[What this task involves] From the records below, print only the part that opens with the line containing "Leucistic produced by The" and closes with the line containing "searching for exterior"; omit the pictures.

(Page images and extracted text)

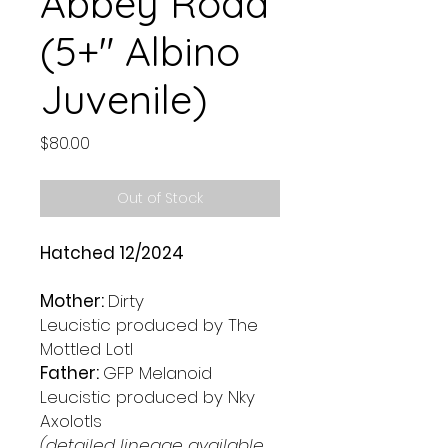
Abbey Road
(5+" Albino
Juvenile)
Price
$80.00
Out of Stock
Hatched 12/2024
Mother:
Dirty
Leucistic produced by The
Mottled Lotl
Father:
GFP Melanoid
Leucistic produced by Nky
Axolotls
(detailed lineage available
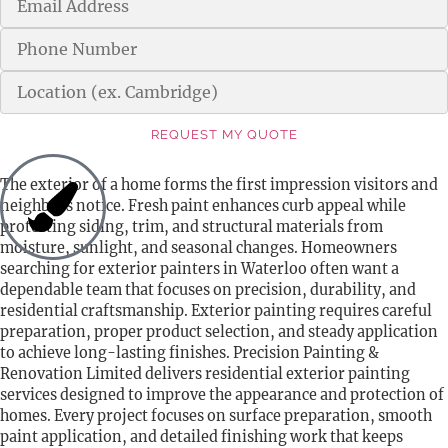
REQUEST MY QUOTE
Alternative:
The exterior of a home forms the first impression visitors and
neighbors notice. Fresh paint enhances curb appeal while
protecting siding, trim, and structural materials from
moisture, sunlight, and seasonal changes. Homeowners
searching for exterior painters in Waterloo often want a
dependable team that focuses on precision, durability, and
residential craftsmanship. Exterior painting requires careful
preparation, proper product selection, and steady application
to achieve long-lasting finishes. Precision Painting &
Renovation Limited delivers residential exterior painting
services designed to improve the appearance and protection of
homes. Every project focuses on surface preparation, smooth
paint application, and detailed finishing work that keeps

[Answer below]
Leucistic produced by The
Mottled Lotl
Father:
GFP Melanoid
Leucistic produced by Nky
Axolotls
(detailed lineage available
REQUEST MY QUOTE
Alternative:
The exterior of a home forms the first impression visitors and
neighbors notice. Fresh paint enhances curb appeal while
protecting siding, trim, and structural materials from
moisture, sunlight, and seasonal changes. Homeowners
searching for exterior painters in Waterloo often want a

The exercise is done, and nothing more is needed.